Repeat precisely the span of lines below that opens with the line containing "могут быть поверхностными" and closes with the line containing "Вы оба обидчивы", both included.

__DATA__:
Segment Open
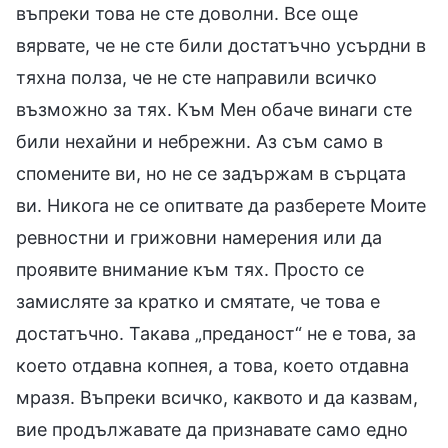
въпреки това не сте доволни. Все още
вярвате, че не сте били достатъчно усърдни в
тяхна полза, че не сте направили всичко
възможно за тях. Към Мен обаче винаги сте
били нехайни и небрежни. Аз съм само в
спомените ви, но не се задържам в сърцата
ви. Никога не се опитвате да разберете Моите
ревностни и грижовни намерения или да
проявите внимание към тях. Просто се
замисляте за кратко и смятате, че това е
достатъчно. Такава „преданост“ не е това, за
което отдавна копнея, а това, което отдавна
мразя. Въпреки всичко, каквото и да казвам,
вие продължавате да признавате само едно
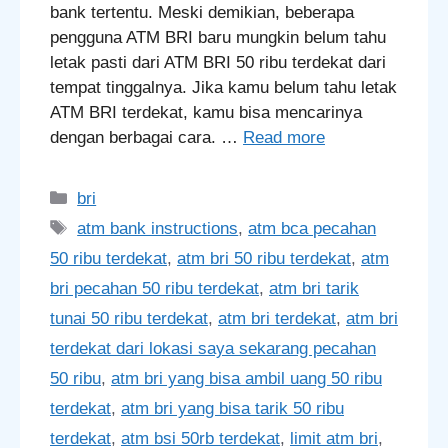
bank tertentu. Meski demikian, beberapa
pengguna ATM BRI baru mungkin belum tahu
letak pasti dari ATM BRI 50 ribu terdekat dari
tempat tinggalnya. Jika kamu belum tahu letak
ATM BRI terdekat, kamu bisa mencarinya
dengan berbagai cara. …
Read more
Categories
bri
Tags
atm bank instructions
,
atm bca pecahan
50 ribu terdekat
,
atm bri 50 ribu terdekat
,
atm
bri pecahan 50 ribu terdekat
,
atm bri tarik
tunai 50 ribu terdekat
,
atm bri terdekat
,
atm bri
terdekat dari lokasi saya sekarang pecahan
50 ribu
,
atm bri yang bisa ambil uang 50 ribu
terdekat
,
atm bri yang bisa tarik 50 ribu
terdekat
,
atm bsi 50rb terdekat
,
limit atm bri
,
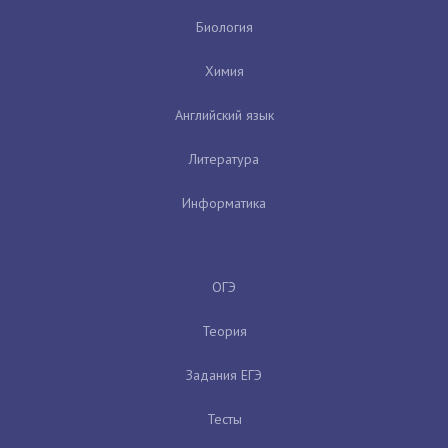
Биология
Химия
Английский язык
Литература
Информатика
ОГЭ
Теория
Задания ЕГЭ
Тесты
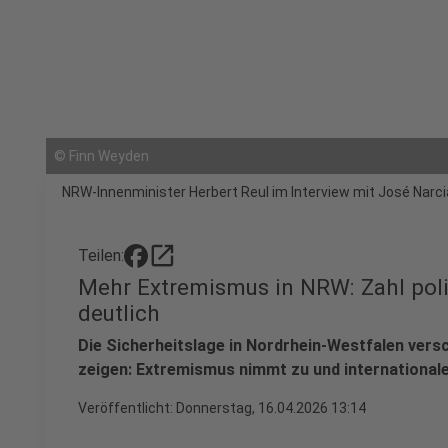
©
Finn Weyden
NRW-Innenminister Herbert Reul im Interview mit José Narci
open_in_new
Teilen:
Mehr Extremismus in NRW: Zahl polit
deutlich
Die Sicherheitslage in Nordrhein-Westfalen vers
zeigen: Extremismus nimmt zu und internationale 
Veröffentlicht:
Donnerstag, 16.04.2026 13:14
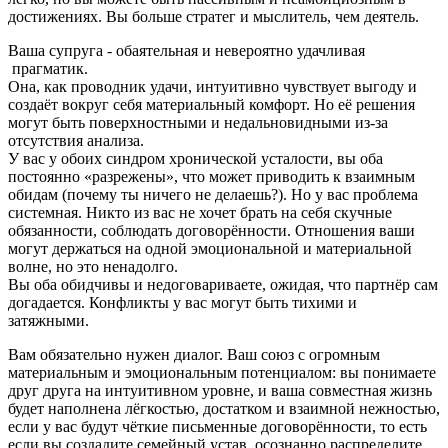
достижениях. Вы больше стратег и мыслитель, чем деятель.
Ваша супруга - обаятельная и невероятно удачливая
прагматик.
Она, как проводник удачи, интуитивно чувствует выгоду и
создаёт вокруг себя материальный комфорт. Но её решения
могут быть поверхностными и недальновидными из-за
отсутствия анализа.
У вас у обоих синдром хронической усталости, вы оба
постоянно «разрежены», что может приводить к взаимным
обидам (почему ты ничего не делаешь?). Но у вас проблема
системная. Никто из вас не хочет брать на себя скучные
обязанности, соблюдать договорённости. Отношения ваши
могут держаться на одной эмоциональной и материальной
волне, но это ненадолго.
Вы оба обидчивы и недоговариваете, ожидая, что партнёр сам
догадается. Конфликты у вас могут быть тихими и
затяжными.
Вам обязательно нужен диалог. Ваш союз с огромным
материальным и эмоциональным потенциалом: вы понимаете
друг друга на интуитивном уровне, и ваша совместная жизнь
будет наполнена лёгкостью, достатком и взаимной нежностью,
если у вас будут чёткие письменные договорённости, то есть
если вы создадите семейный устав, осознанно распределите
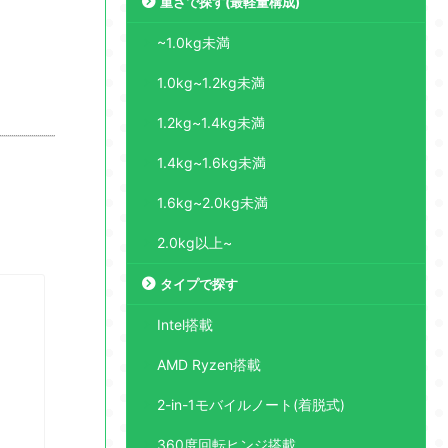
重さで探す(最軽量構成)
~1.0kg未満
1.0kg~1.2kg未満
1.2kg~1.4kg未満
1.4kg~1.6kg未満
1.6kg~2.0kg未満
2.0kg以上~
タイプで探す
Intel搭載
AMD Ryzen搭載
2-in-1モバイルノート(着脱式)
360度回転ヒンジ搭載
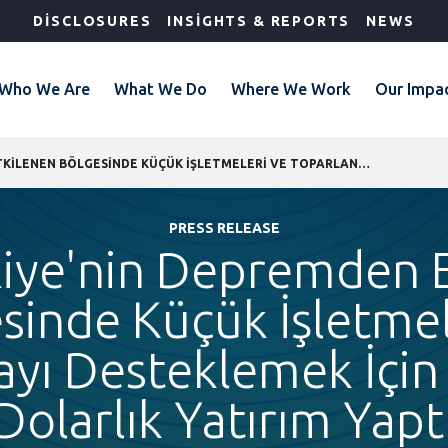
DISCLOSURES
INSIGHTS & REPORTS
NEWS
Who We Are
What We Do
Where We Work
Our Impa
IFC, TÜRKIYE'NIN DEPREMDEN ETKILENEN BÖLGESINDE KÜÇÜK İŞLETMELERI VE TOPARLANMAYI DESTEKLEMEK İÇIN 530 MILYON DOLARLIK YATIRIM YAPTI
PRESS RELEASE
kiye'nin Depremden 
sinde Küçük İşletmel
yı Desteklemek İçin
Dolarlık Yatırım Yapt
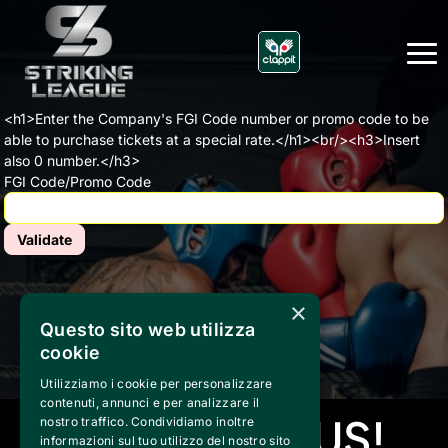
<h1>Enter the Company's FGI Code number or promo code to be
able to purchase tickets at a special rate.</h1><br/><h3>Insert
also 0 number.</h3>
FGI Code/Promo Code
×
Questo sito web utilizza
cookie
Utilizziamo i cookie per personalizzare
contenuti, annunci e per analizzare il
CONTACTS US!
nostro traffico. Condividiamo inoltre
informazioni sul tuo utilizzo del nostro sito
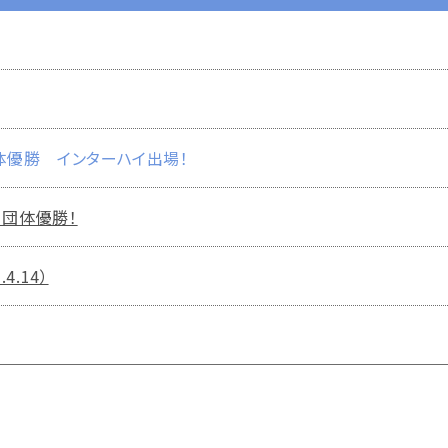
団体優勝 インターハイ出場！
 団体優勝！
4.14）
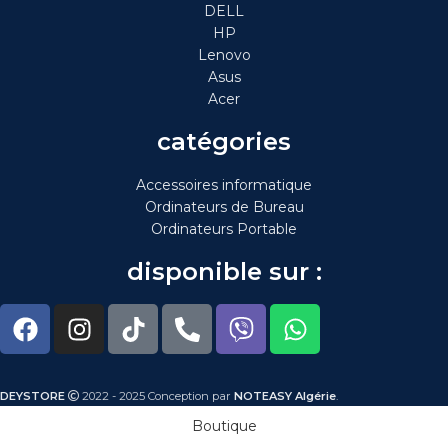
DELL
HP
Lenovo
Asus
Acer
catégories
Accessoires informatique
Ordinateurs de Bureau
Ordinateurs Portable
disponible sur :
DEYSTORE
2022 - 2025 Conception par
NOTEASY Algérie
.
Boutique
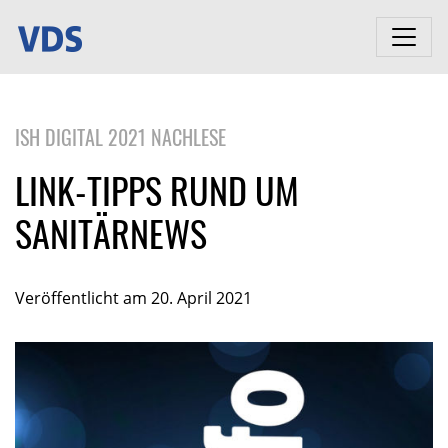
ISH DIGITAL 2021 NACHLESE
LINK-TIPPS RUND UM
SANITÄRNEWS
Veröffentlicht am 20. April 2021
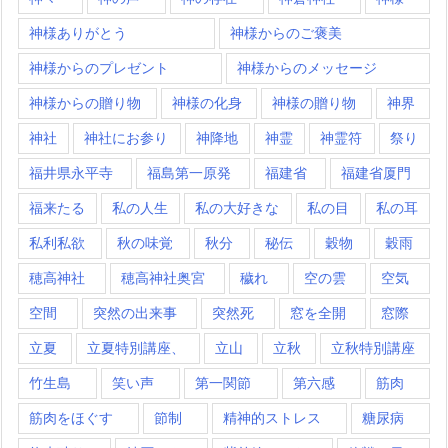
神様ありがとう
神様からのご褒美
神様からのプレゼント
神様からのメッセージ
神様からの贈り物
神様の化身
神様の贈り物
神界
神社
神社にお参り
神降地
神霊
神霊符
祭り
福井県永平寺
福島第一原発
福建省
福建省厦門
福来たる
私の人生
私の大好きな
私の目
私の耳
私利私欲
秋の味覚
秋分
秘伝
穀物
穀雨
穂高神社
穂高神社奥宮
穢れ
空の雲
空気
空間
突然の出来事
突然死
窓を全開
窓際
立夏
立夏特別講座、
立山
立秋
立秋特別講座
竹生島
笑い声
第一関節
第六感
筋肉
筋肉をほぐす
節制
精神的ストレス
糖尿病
Segment Closed
__EXERCISE OUTPUT__:
могут быть поверхностными и недальновидными из-за
отсутствия анализа.
У вас у обоих синдром хронической усталости, вы оба
постоянно «разрежены», что может приводить к взаимным
обидам (почему ты ничего не делаешь?). Но у вас проблема
системная. Никто из вас не хочет брать на себя скучные
обязанности, соблюдать договорённости. Отношения ваши
могут держаться на одной эмоциональной и материальной
волне, но это ненадолго.
Вы оба обидчивы и недоговариваете, ожидая, что партнёр сам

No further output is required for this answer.